A Latent Dirichlet Allocation (LDA) model has been used which incorporates a prior of the topic distributions of the documents. In these probabilistic topic models, one assumption underpinning the generative process is that the documents are independent. More specifically, it is assumed that the topic distribution of each document is independent of those of other documents. However, this assumption does not always hold in practice, because documents in a corpus are usually related to each other in certain ways. Often, one can explicitly or implicitly observe such relation in a corpus, e.g., through the citations and co-authors of a paper or through the content similarity among documents. In such a case, these observations should be incorporated into the topic model in some way in order to derive more accurate latent topics that reflect the relation among the documents well. The LDA model is a parametric empirical Bayes model which introduce a Dirichlet prior for the topic distributions of the documents. One difficulty in LDA is that the posterior distribution is intractable for exact inference and thus an approximation inference algorithm has to be considered. Introduction of the prior makes it possible to generate new documents which is not available in the training stage, but the approximation inference algorithm is slower than PLSI in practice, which might be an issue for large corpora. The author-topic model has been used to extend LDA by including the authors information. Specifically, the author-topic model considers the topic distribution of the document as a mixture of topic distributions of the authors. Consequently, the author-topic model implicitly consider the relations among the document through the authors. Similar to the author-topic model, the CT model and the BPT model explicitly consider the relations among the documents by modeling the topic distribution of each document as a mixture of the topic distribution of the related documents.
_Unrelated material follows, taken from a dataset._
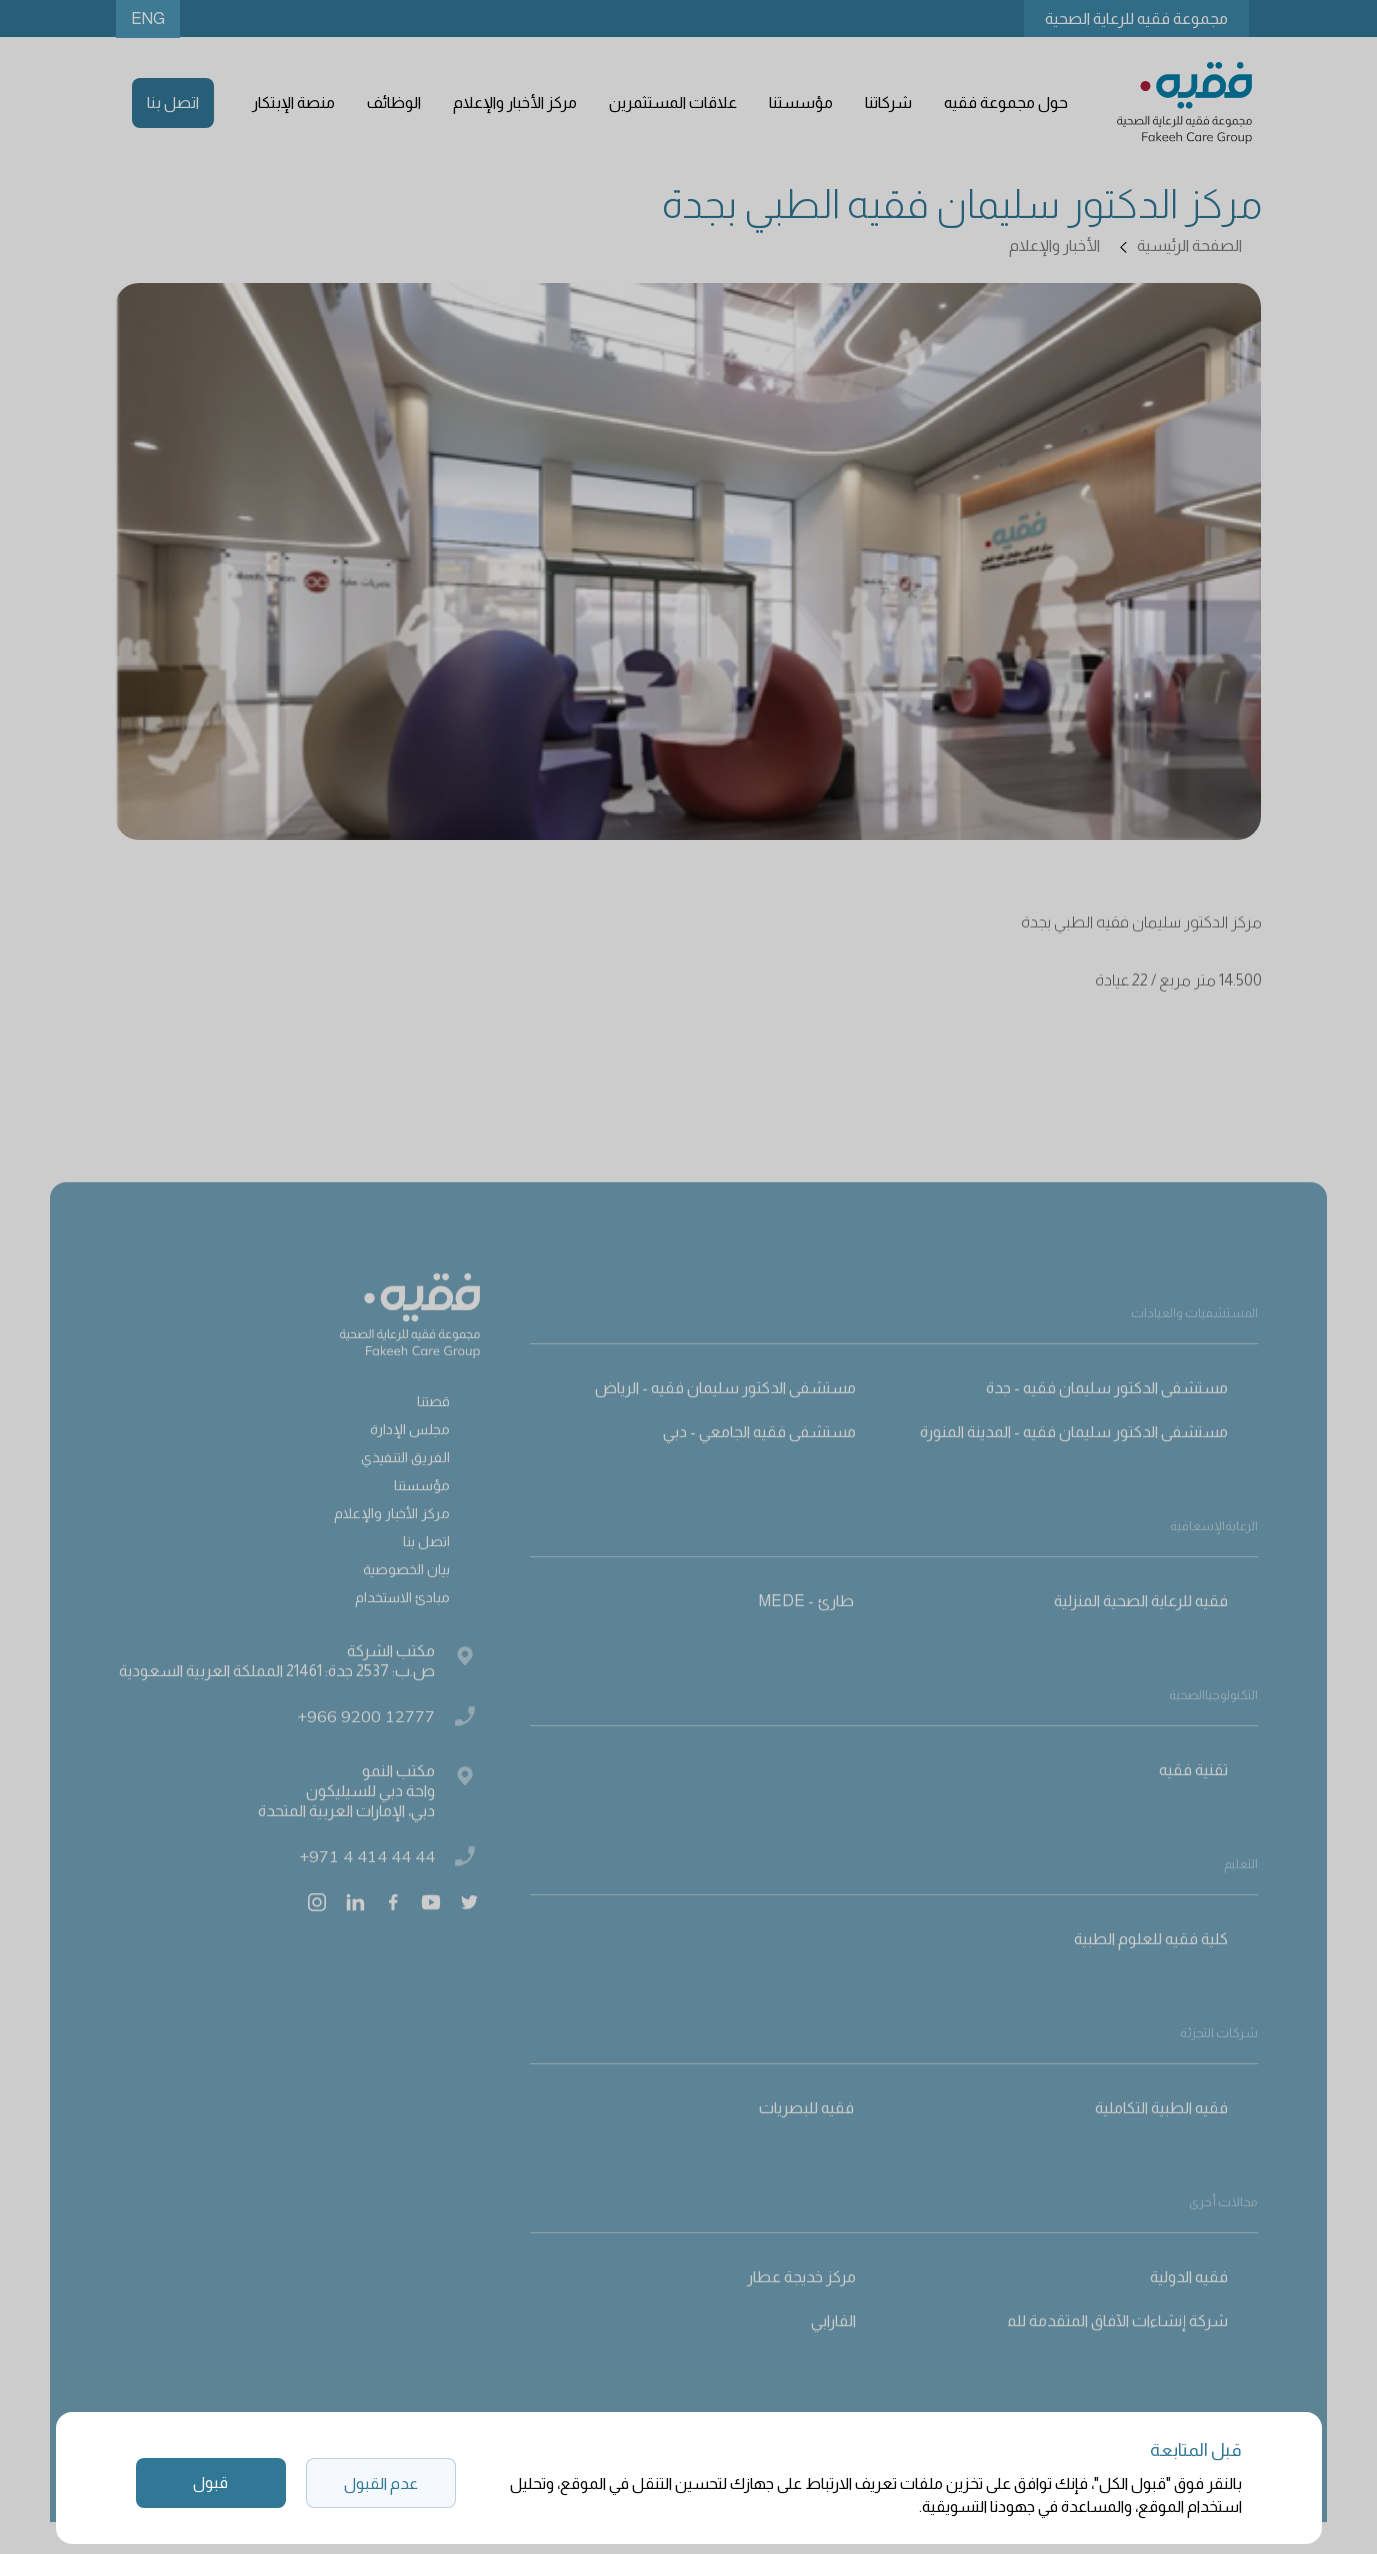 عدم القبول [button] (381, 2483)
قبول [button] (210, 2482)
With the development of internet, most of the webpages and documents are linked to each other by the hyperlinks. Incorporating link information into the topic model is expected to provide better document modeling. Recent studies have attempted to combine both the contents and the links in a corpus of linked documents. For example, the PLSI model has been applied once on contents and another time on links, and combined in a linear fashion. As another example, the contents and links have been fused into a single objective function for optimization. However, these approaches have treated links as a feature in a similar way that the content features are treated. Such a yet-another-feature approach to treat links ignored two important properties of links. First, links are used to represent relations; and it is the relations represented by the links, not the links themselves, that are important to a topic model. The second property of links that is ignored by the above studies is that the relations represented by the links are often transitive.
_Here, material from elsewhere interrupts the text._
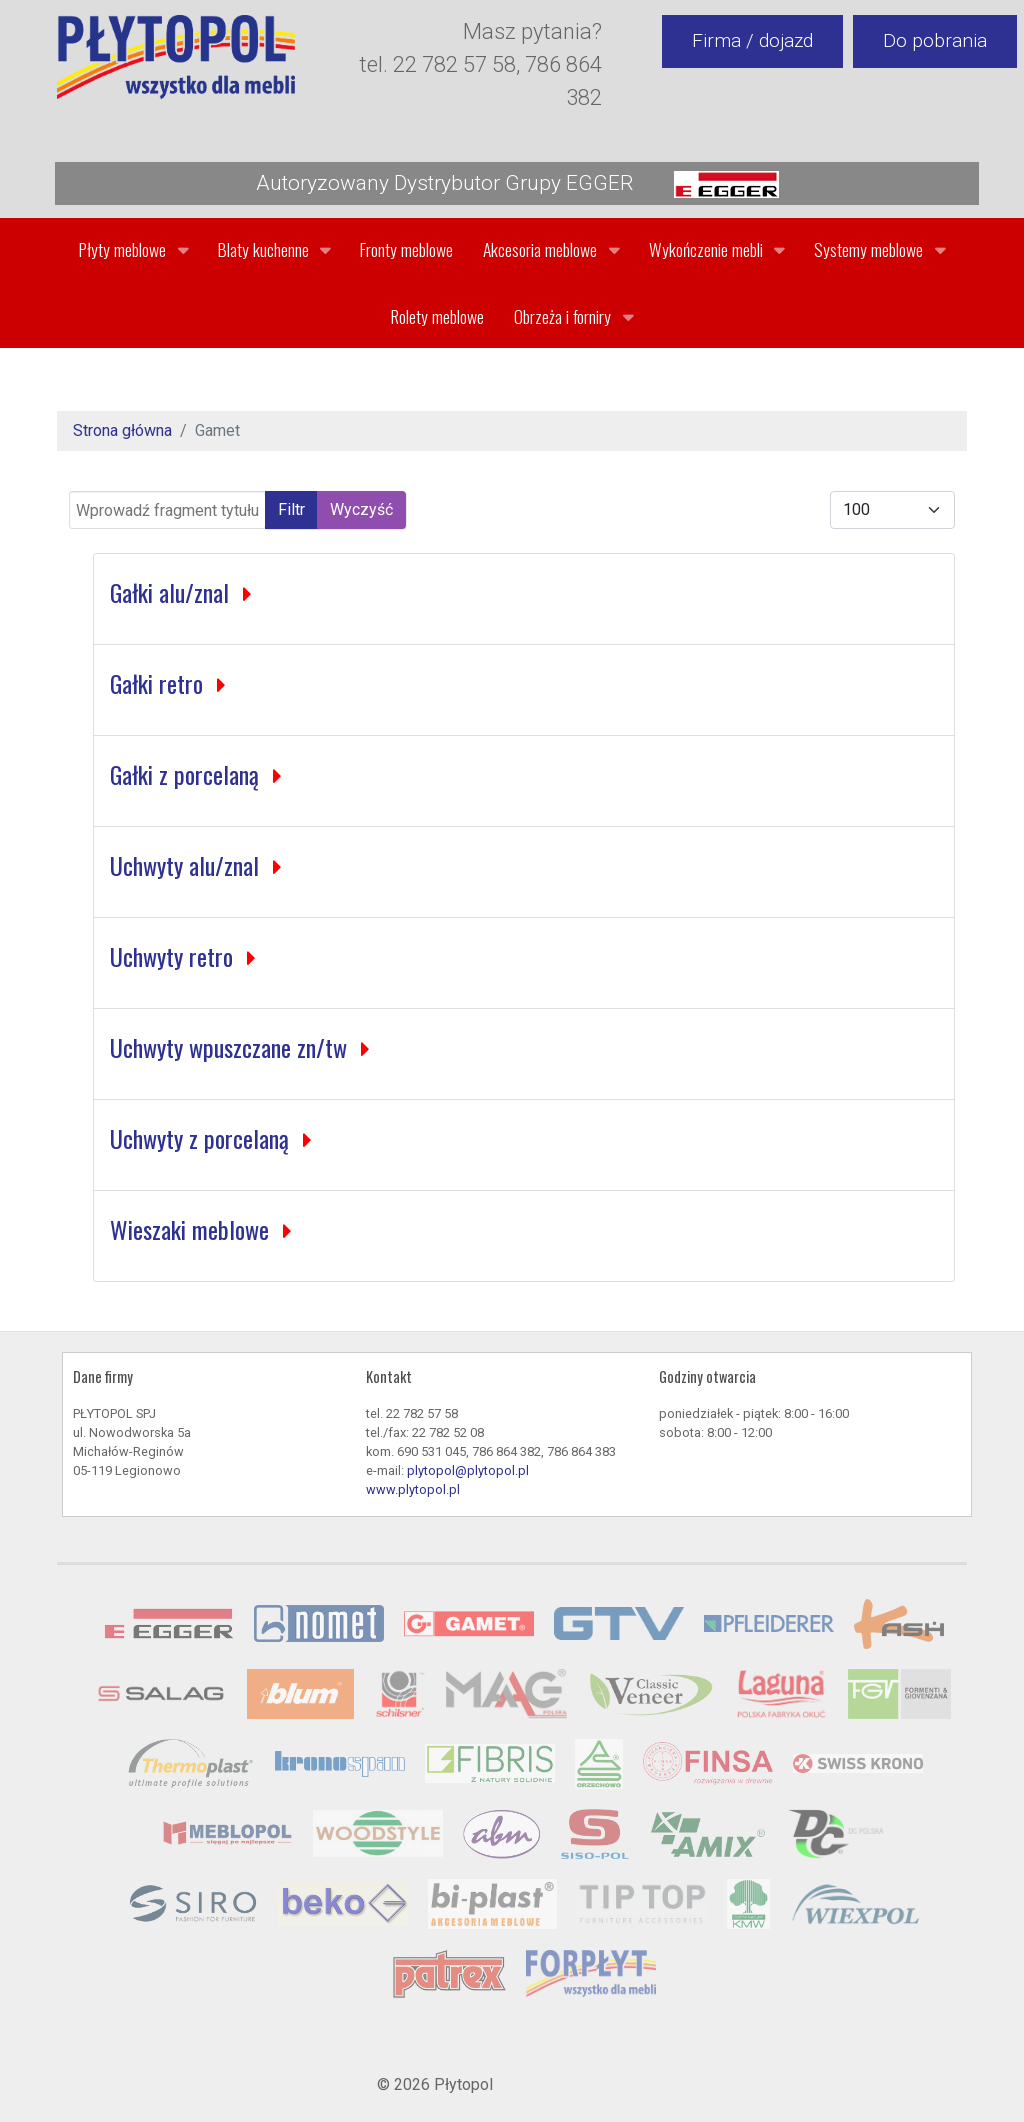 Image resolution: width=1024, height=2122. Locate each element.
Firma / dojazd (752, 40)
In another trend, document clustering is a fundamental tool for these tasks and an important application of topic models. K-means clustering is a widely used clustering algorithm which minimizes the sum of squared errors between the documents and the cluster centers. Spectral clustering has emerged as one of the most effective document clustering methods. In the spectral clustering, an undirected graph is constructed where nodes represent the documents and edges between nodes represent the similarity between the documents. The document clustering task is accomplished by finding best cuts of the graph that optimizes certain predefined criterion functions, which usually leads to the computation of the eigenvectors of certain matrices. Another important class of the document clustering methods rely on non-negative matrix factorization (NMF) technique.